Research Knowledge Graph: Papers, Authors, Topics, Citations
Academic research is inherently graph-shaped. A paper has authors. Authors belong to institutions. Papers cite other papers. Papers cover topics. Topics overlap. A flat document store loses all of that structure.

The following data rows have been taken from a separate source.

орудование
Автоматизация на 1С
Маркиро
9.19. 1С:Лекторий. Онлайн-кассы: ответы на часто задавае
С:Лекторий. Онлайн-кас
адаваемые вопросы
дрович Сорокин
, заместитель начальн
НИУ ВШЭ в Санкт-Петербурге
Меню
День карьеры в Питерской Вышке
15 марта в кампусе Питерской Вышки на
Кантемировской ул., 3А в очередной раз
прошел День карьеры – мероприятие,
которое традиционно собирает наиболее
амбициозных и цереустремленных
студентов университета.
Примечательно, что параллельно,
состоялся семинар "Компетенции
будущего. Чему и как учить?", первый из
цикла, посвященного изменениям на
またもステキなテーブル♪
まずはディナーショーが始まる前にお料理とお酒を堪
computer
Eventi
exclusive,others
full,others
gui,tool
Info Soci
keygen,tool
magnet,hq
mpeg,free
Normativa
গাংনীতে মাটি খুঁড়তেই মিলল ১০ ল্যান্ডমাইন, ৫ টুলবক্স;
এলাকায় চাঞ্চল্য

This tutorial builds a scholarly knowledge graph that enables citation traversal, co-author discovery, topical clustering, and semantic retrieval.
Graph shape
| Label | What it represents |
|---|---|
PAPER | A research paper with title, abstract, year, DOI |
AUTHOR | A researcher or collaborator |
INSTITUTION | University, lab, or company |
TOPIC | A subject area or keyword cluster |
Step 1: Ingest papers and authors
- Python
- TypeScript
- shell
from rushdb import RushDB
import os
db = RushDB(os.environ["RUSHDB_API_KEY"], base_url="https://api.rushdb.com/api/v1")
db.records.import_json({
"label": "PAPER",
"data": [
{
"doi": "10.1000/xyz001",
"title": "Graph Databases for Scientific Knowledge Representation",
"abstract": "This paper surveys the use of graph databases in representing and querying scientific knowledge.",
"year": 2023, "venue": "VLDB", "citationCount": 47
},
{
"doi": "10.1000/xyz002",
"title": "Neural Retrieval Augmentation with Knowledge Graphs",
"abstract": "We propose a retrieval augmentation framework combining dense vector search with graph traversal.",
"year": 2024, "venue": "NeurIPS", "citationCount": 112
},
{
"doi": "10.1000/xyz003",
"title": "Scalable Graph Construction from Unstructured Text",
"abstract": "A pipeline for extracting entities and relationships from scientific text.",
"year": 2024, "venue": "ACL", "citationCount": 29
}
]
})
db.records.import_json({
"label": "AUTHOR",
"data": [
{"name": "Dr. Yuki Tanaka", "email": "y.tanaka@uni.edu", "hIndex": 18},
{"name": "Prof. Lena Müller", "email": "l.muller@institute.de", "hIndex": 34},
{"name": "Dr. Carlos Reyes", "email": "c.reyes@lab.com", "hIndex": 12}
]
})
db.records.import_json({
"label": "TOPIC",
"data": [
{"name": "graph databases", "category": "systems"},
{"name": "knowledge representation", "category": "ai"},
{"name": "retrieval augmented generation", "category": "nlp"},
{"name": "information extraction", "category": "nlp"}
]
})
import RushDB from '@rushdb/javascript-sdk'
const db = new RushDB(process.env.RUSHDB_API_KEY!)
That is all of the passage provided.